● **REQUIRED WORK**: Output every entry below word for word, minus the images.
EXERCISE MATERIALS Start Marker
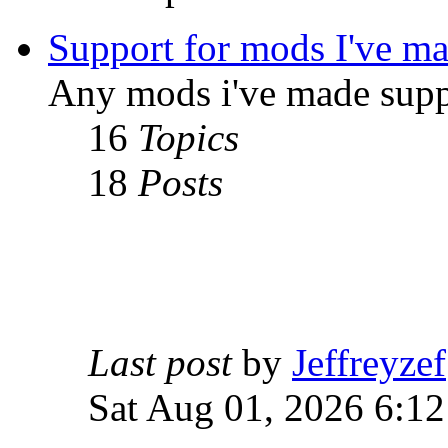
Support for mods I've m
Any mods i've made supp
16
Topics
18
Posts
Last post
by
Jeffreyzef
Sat Aug 01, 2026 6:1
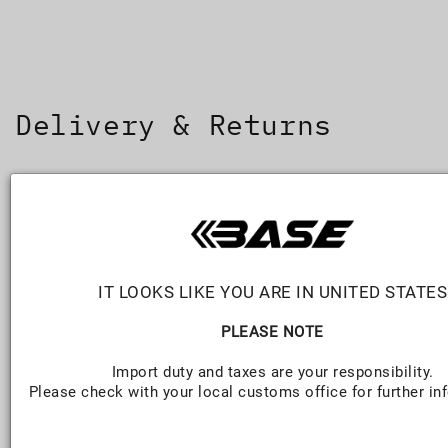
SKIP TO
CONTENT
Delivery & Returns
DELIVERY
FREE (OV
Standard
2-5 business days
$8.95
IT LOOKS LIKE YOU ARE IN UNITED STATES
Express
1-2 business days
$12
PLEASE NOTE
Import duty and taxes are your responsibility.
International
Varies
$27.50 (
Please check with your local customs office for further in
(Worldwide)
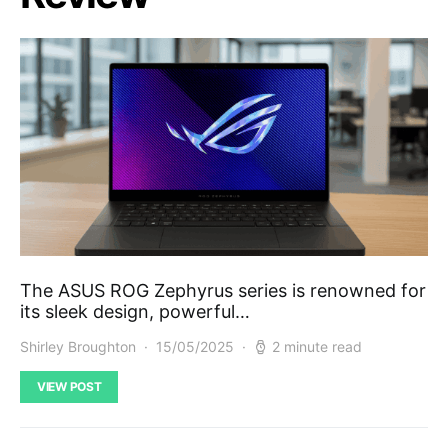
The ASUS ROG Zephyrus series is renowned for
its sleek design, powerful…
Shirley Broughton
15/05/2025
2 minute read
VIEW POST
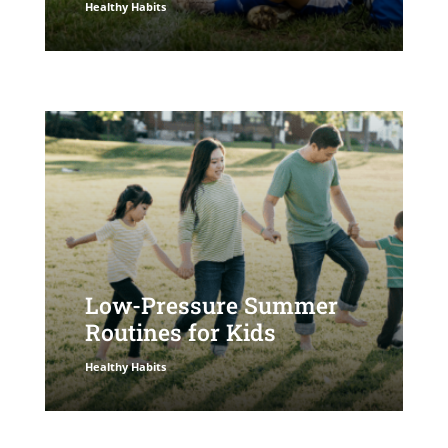
Healthy Habits
Low-Pressure Summer
Routines for Kids
Healthy Habits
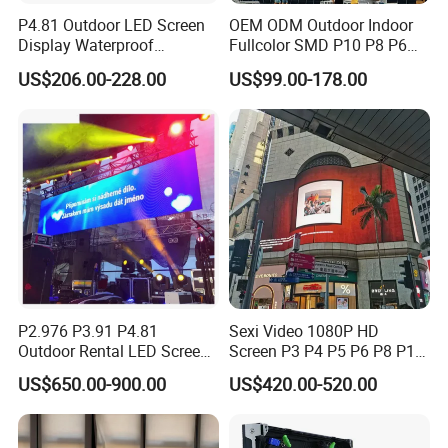
P4.81 Outdoor LED Screen
OEM ODM Outdoor Indoor
Display Waterproof
Fullcolor SMD P10 P8 P6
Advertising Display Screen
P4.81 P3.91 P3 P2.5 P2 P1
US$206.00-228.00
US$99.00-178.00
LED Video Wall
Rental Curved Digital
Advertising Video Wall LED
Sign Billboard Panel
Screens Display
P2.976 P3.91 P4.81
Sexi Video 1080P HD
Outdoor Rental LED Screen
Screen P3 P4 P5 P6 P8 P10
Advertising Video LED
Outdoor Full Color LED
US$650.00-900.00
US$420.00-520.00
Display
Display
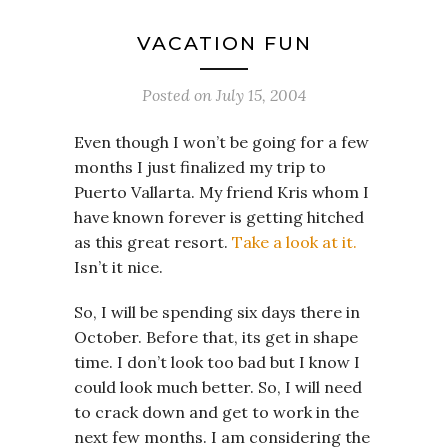
VACATION FUN
Posted on
July 15, 2004
Even though I won’t be going for a few
months I just finalized my trip to
Puerto Vallarta. My friend Kris whom I
have known forever is getting hitched
as this great resort.
Take a look at it.
Isn’t it nice.
So, I will be spending six days there in
October. Before that, its get in shape
time. I don’t look too bad but I know I
could look much better. So, I will need
to crack down and get to work in the
next few months. I am considering the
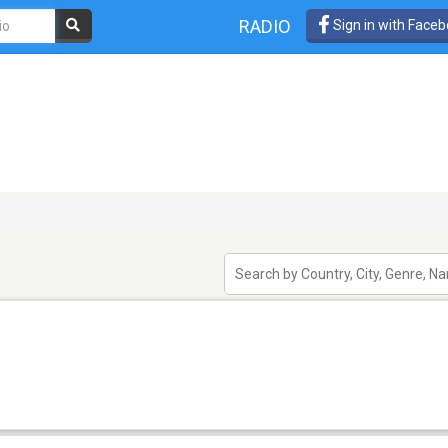
RADIO
Sign in with Face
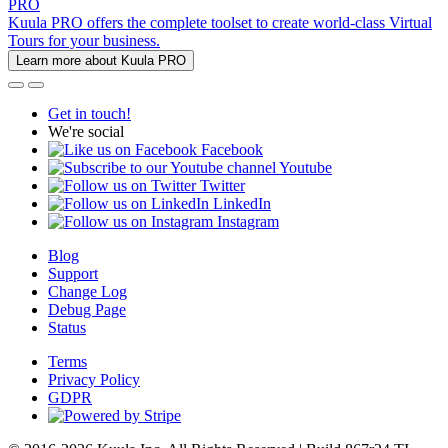
PRO
Kuula PRO offers the complete toolset to create world-class Virtual
Tours for your business.
Learn more about Kuula PRO
Get in touch!
We're social
Facebook
Youtube
Twitter
LinkedIn
Instagram
Blog
Support
Change Log
Debug Page
Status
Terms
Privacy Policy
GDPR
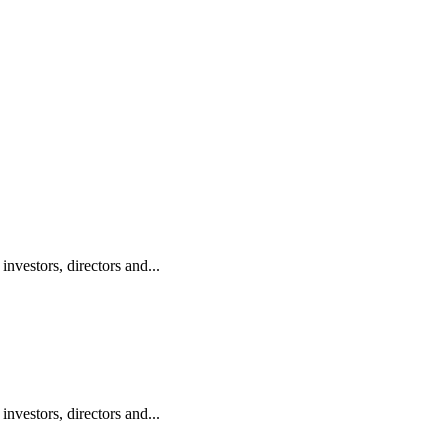
vestors, directors and...
vestors, directors and...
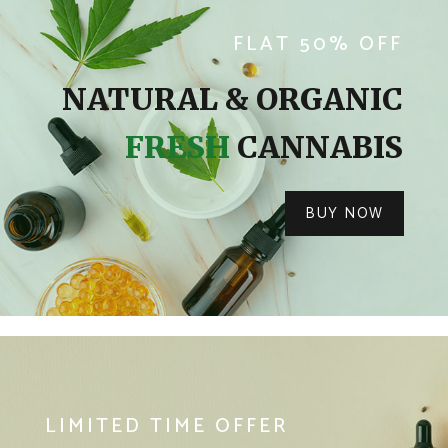
FLAT 50% OFF
NATURAL & ORGANIC
FRESH
CANNABIS
BUY NOW
LIMITED TIME OFFER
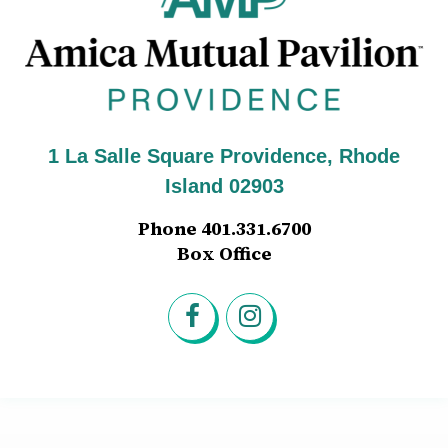
1 La Salle Square Providence, Rhode
Island 02903
Phone 401.331.6700
Box Office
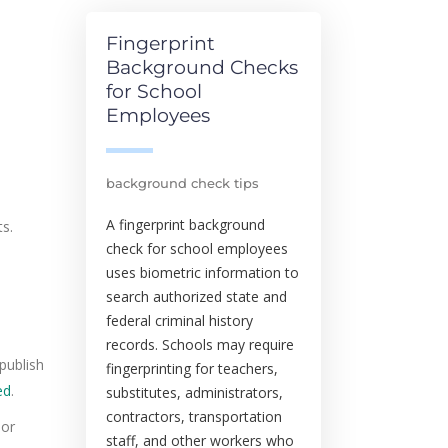
Fingerprint
Background Checks
for School
Employees
background check tips
A fingerprint background
ts.
check for school employees
uses biometric information to
search authorized state and
federal criminal history
records. Schools may require
publish
fingerprinting for teachers,
ed
.
substitutes, administrators,
contractors, transportation
 or
staff, and other workers who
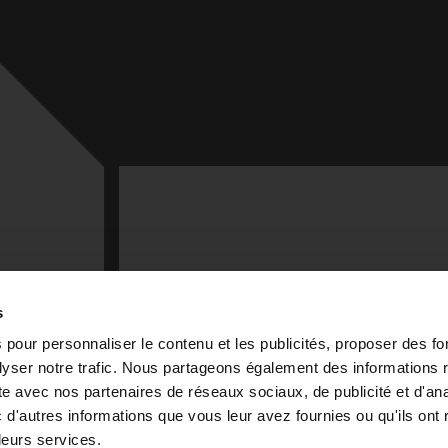
TENEZ VOUS INFORMÉ
s
Recevez nos actualités et événements
 pour personnaliser le contenu et les publicités, proposer des fo
exclusifs dans votre boîte mail
yser notre trafic. Nous partageons également des informations r
site avec nos partenaires de réseaux sociaux, de publicité et d'an
EMAIL ADDRESS *
d'autres informations que vous leur avez fournies ou qu'ils ont r
 43 99-1
 leurs services.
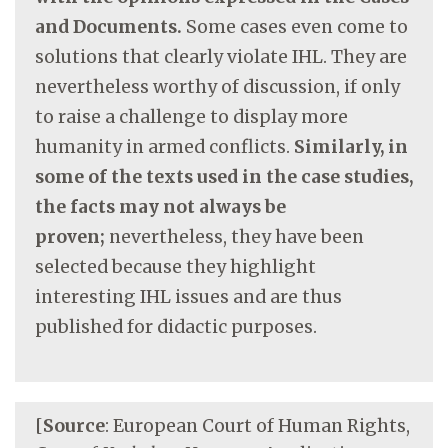
and Documents.
Some cases even come to
solutions that clearly violate IHL. They are
nevertheless worthy of discussion, if only
to raise a challenge to display more
humanity in armed conflicts.
Similarly, in
some of the texts used in the case studies,
the facts may not always be
proven;
nevertheless, they have been
selected because they highlight
interesting IHL issues and are thus
published for didactic purposes.
[
Source
: European Court of Human Rights,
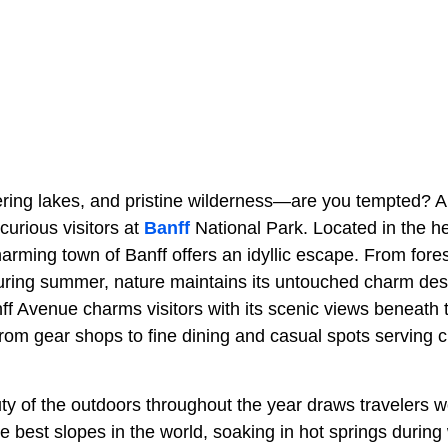
tering lakes, and pristine wilderness—are you tempted? A
curious visitors at
Banff
National Park. Located in the he
harming town of Banff offers an idyllic escape. From fores
during summer, nature maintains its untouched charm desp
nff Avenue charms visitors with its scenic views beneath
from gear shops to fine dining and casual spots serving 
uty of the outdoors throughout the year draws travelers 
e best slopes in the world, soaking in hot springs during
EXERCISE MATERIALS End Marker
● **EXERCISE OUTPUT**:
Support for mods I've m
Any mods i've made supp
16
Topics
18
Posts
Last post
by
Jeffreyzef
Sat Aug 01, 2026 6:1
SKIP TO
CONTENT
Delivery & Returns
DELIVERY
FREE (OV
Standard
2-5 business days
$8.95
IT LOOKS LIKE YOU ARE IN UNITED STATES
Express
1-2 business days
$12
PLEASE NOTE
Import duty and taxes are your responsibility.
International
Varies
$27.50 (
Please check with your local customs office for further in
(Worldwide)
The ASUS ROG Zephyrus series is renowned for
its sleek design, powerful…
Shirley Broughton
15/05/2025
2 minute read
VIEW POST
Healthy Habits
Low-Pressure Summer
Routines for Kids
Healthy Habits
P4.81 Outdoor LED Screen
OEM ODM Outdoor Indoor
Display Waterproof
Fullcolor SMD P10 P8 P6
Advertising Display Screen
P4.81 P3.91 P3 P2.5 P2 P1
US$206.00-228.00
US$99.00-178.00
LED Video Wall
Rental Curved Digital
Advertising Video Wall LED
Sign Billboard Panel
Screens Display
P2.976 P3.91 P4.81
Sexi Video 1080P HD
Outdoor Rental LED Screen
Screen P3 P4 P5 P6 P8 P10
Advertising Video LED
Outdoor Full Color LED
US$650.00-900.00
US$420.00-520.00
Display
Display
VACATION FUN
Posted on
July 15, 2004
Even though I won’t be going for a few
months I just finalized my trip to
Puerto Vallarta. My friend Kris whom I
have known forever is getting hitched
as this great resort.
Take a look at it.
Isn’t it nice.
So, I will be spending six days there in
October. Before that, its get in shape
time. I don’t look too bad but I know I
could look much better. So, I will need
to crack down and get to work in the
next few months. I am considering the
RADIO
Sign in with Face
PRO
Kuula PRO offers the complete toolset to create world-class Virtual
Tours for your business.
Learn more about Kuula PRO
Get in touch!
We're social
Facebook
Youtube
Twitter
LinkedIn
Instagram
Blog
Support
Change Log
Debug Page
Status
Terms
Privacy Policy
GDPR
vestors, directors and...
vestors, directors and...
FLAT 50% OFF
NATURAL & ORGANIC
FRESH
CANNABIS
BUY NOW
LIMITED TIME OFFER
1 La Salle Square Providence, Rhode
Island 02903
Phone 401.331.6700
Box Office
Fingerprint
Background Checks
for School
Employees
background check tips
A fingerprint background
ts.
check for school employees
uses biometric information to
search authorized state and
federal criminal history
records. Schools may require
publish
fingerprinting for teachers,
ed
.
substitutes, administrators,
contractors, transportation
 or
staff, and other workers who
TENEZ VOUS INFORMÉ
s
Recevez nos actualités et événements
 pour personnaliser le contenu et les publicités, proposer des fo
exclusifs dans votre boîte mail
yser notre trafic. Nous partageons également des informations r
site avec nos partenaires de réseaux sociaux, de publicité et d'an
EMAIL ADDRESS *
d'autres informations que vous leur avez fournies ou qu'ils ont r
 43 99-1
 leurs services.
and Documents.
Some cases even come to
solutions that clearly violate IHL. They are
nevertheless worthy of discussion, if only
to raise a challenge to display more
humanity in armed conflicts.
Similarly, in
some of the texts used in the case studies,
the facts may not always be
proven;
nevertheless, they have been
selected because they highlight
interesting IHL issues and are thus
published for didactic purposes.
[
Source
: European Court of Human Rights,
tering lakes, and pristine wilderness—are you tempted? A
curious visitors at
Banff
National Park. Located in the he
harming town of Banff offers an idyllic escape. From fores
during summer, nature maintains its untouched charm desp
nff Avenue charms visitors with its scenic views beneath
from gear shops to fine dining and casual spots serving 
uty of the outdoors throughout the year draws travelers 
e best slopes in the world, soaking in hot springs during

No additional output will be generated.